= Viktoria und ihr Husar =

Operetta in three acts and a prelude by Paul Abraham

Viktoria und ihr Husar (Victoria and Her Hussar is an operetta in three acts and a prelude by Paul Abraham with a libretto by Alfred Grünwald and Fritz Löhner-Beda, based on a work by the Hungarian playwright Imre Földes. It premiered under the baton of the composer on 21 February 1930 in Budapest. The German premiere was on 7 July 1930 in Leipzig, and it was then given on 23 December 1930 at the Theater an der Wien, Vienna. An adaptation into English by Harry Graham was performed at the Palace Theatre, London, on 17 September 1931.

==Roles==

Roles, voice types, premier cast
| Role | Voice type | Premiere cast, 21 February 1930 Conductor: Paul Abraham |
| John Cunlight, American legate | bass |  |
| Countess Viktoria, his wife | soprano | Lizzi Waldmüller |
| Count Ferry Hegedüs of Dorozsma [hu], her brother | tenor |  |
| O Lia San, Ferry's bride | soprano (soubrette) |  |
| Riquette, Viktoria's chamber maid | soubrette |  |
| Stefan Koltay, Hussar Cavalry Master | tenor |  |
| Jancsi, his batman | tenor |  |
| Béla Pörkölty, mayor of Dorozsma | baritone |  |
| A Japanese priest | baritone |  |
| Tokeramo Yagani, Japanese attaché | spoken |  |
| A Russian officer | spoken |  |
| A Japanese footman | spoken |  |
Japanese cavaliers and girls, guests, servants, chamber maids, coolies, Cossacks, Hussars.

==Synopsis==

=== Time and place ===
The operetta takes place after the end of the first world war in a Russian prison camp in Siberia, as well as in the cities Tokyo (Japan), St. Petersburg (Russia) and the Hungarian village Dorozsma near Szeged.

=== Prelude ===

Stefan Koltay, Cavalry Master of the Husars, and his batman Jancsi have become prisoners of war to the Russians. Because they both joined with a group that planned a counter-revolution, and was revealed, they have been sentenced to death and are now awaiting their execution. Jancsi plays a sorrowful Hungarian melody on his violin one last time. The melody speaks so to the Cossack guard that he promises the two Hungarians that he will release them, if only he can receive the violin in exchange for their freedom. Stefan Koltay and Jancsi do not have to consider long, and after they have given the violin to the Cossack, they both leave the prison camp immediately and escape towards Japan.

=== Act 1===
The wife of the American ambassador John Cunlight, the countess Viktoria, used to be engaged to the Cavalry Master Stefan Koltay. She waited for him a long time after the war was over. Only after she received the message that he had fallen, did she slowly let herself be convinced by John Cunlight, to finally marry him.

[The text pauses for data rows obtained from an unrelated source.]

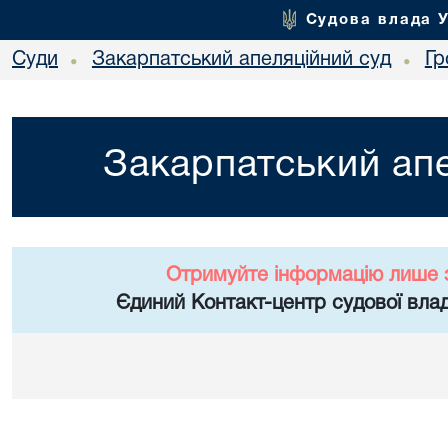
Судова влада 
Суди
Закарпатський апеляційний суд
Гр
•
•
Закарпатський апе
Отримуйте інформацію лише 
Єдиний Контакт-центр судової влад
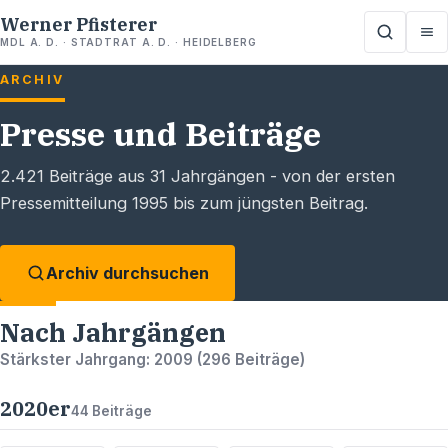
Werner Pfisterer
MDL A. D. · STADTRAT A. D. · HEIDELBERG
ARCHIV
Presse und Beiträge
2.421
Beiträge aus
31
Jahrgängen - von der ersten
Pressemitteilung 1995 bis zum jüngsten Beitrag.
Archiv durchsuchen
Nach Jahrgängen
Stärkster Jahrgang:
2009
(
296
Beiträge)
2020
er
44
Beiträge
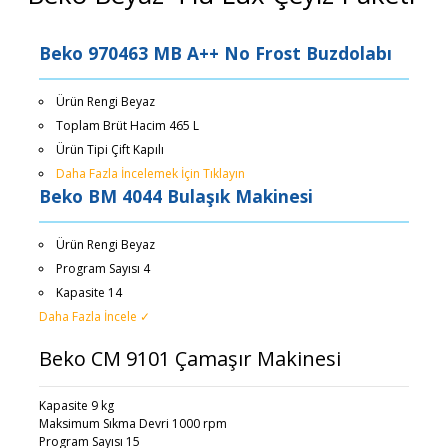
Beko 970463 MB A++ No Frost Buzdolabı
Ürün Rengi Beyaz
Toplam Brüt Hacim 465 L
Ürün Tipi Çift Kapılı
Daha Fazla İncelemek İçin Tıklayın
Beko BM 4044 Bulaşık Makinesi
Ürün Rengi Beyaz
Program Sayısı 4
Kapasite 14
Daha Fazla İncele ✓
Beko CM 9101 Çamaşır Makinesi
Kapasite 9 kg
Maksimum Sıkma Devri 1000 rpm
Program Sayısı 15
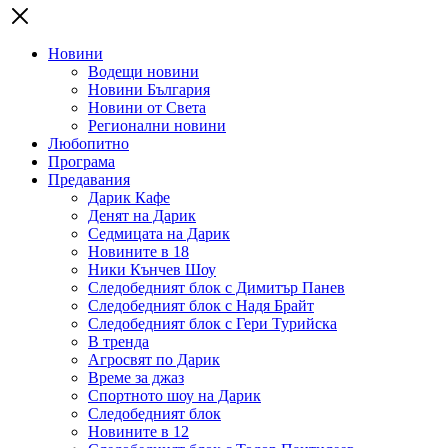
Новини
Водещи новини
Новини България
Новини от Света
Регионални новини
Любопитно
Програма
Предавания
Дарик Кафе
Денят на Дарик
Седмицата на Дарик
Новините в 18
Ники Кънчев Шоу
Следобедният блок с Димитър Панев
Следобедният блок с Надя Брайт
Следобедният блок с Гери Турийска
В тренда
Агросвят по Дарик
Време за джаз
Спортното шоу на Дарик
Следобедният блок
Новините в 12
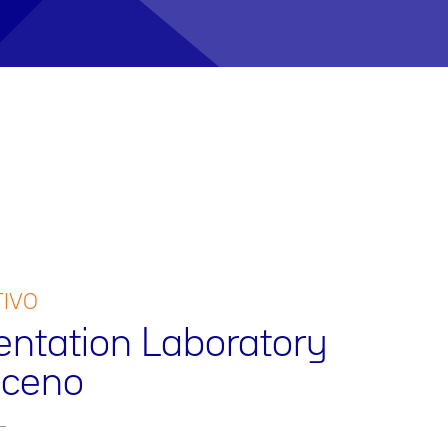
TIVO
entation Laboratory
iceno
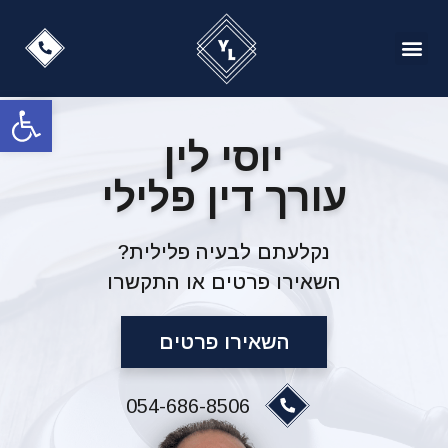
עמוד הבית
מן העתונות
זיכויים ותיקים מעניינים
פתח
יוסי לין
עורך דין פלילי
נקלעתם לבעיה פלילית?
השאירו פרטים או התקשרו
השאירו פרטים
054-686-8506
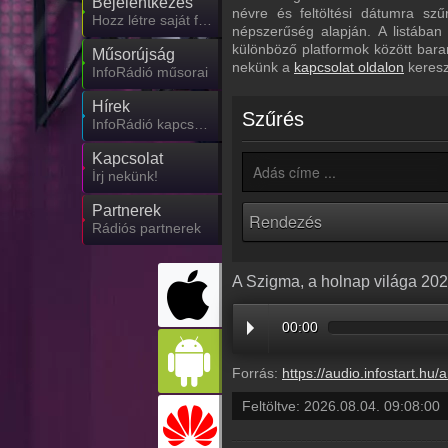
Bejelentkezés
névre és feltöltési dátumra sz
Hozz létre saját fiókot!
népszerűség alapján. A listában
különböző platformok között bara
Műsorújság
nekünk a
kapcsolat oldalon
keresz
InfoRádió műsorai
Hírek
Szűrés
InfoRádió kapcsolatos hírek
Kapcsolat
Írj nekünk!
Partnerek
Rádiós partnerek
A Szigma, a holnap világa 202
00:00
Forrás:
https://audio.infostart.hu/archive/audio/
Feltöltve:
2026.08.04. 09:08:00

Stefan Koltay has heard that there are, in the US embassy in Tokyo, some fellow countrymen awaiting a passage to Hungary. He goes there with the intention of joining them, and so meet his beloved Viktoria after years apart. She introduces him to her husband under a pseudonym. Koltay also learns that the ambassador has been transferred to St. Petersburg and that the journey from Tokyo will take place in a few days. Further, Viktoria's brother, Count Ferry, and his fiancée, the Japanese O Lia San, are about to journey on. John Cunlght has no idea of the past that connects his wife with the newly arrived Hungarian, and invited Stefan Koltay and his friend Jancsi to travel with them, under diplomatic protection. From St. Petersburg they will then surely find an opportunity to safely travel on to Hungary. Jancsi is overjoyed, since he immediately fell in love with Viktoria's pretty chamber maid, Riquette, and now sees the opportunity to stay close to her.

=== Act 2===
As Stefan Koltay and Viktoria are alone for a moment, they take the chance to speak openly to each other. Viktoria explains how she came to marry John Cunlight and Stefan attempts to convince Viktoria to flee to Hungary with him. She is however determined to honor her marriage with John Cunlight.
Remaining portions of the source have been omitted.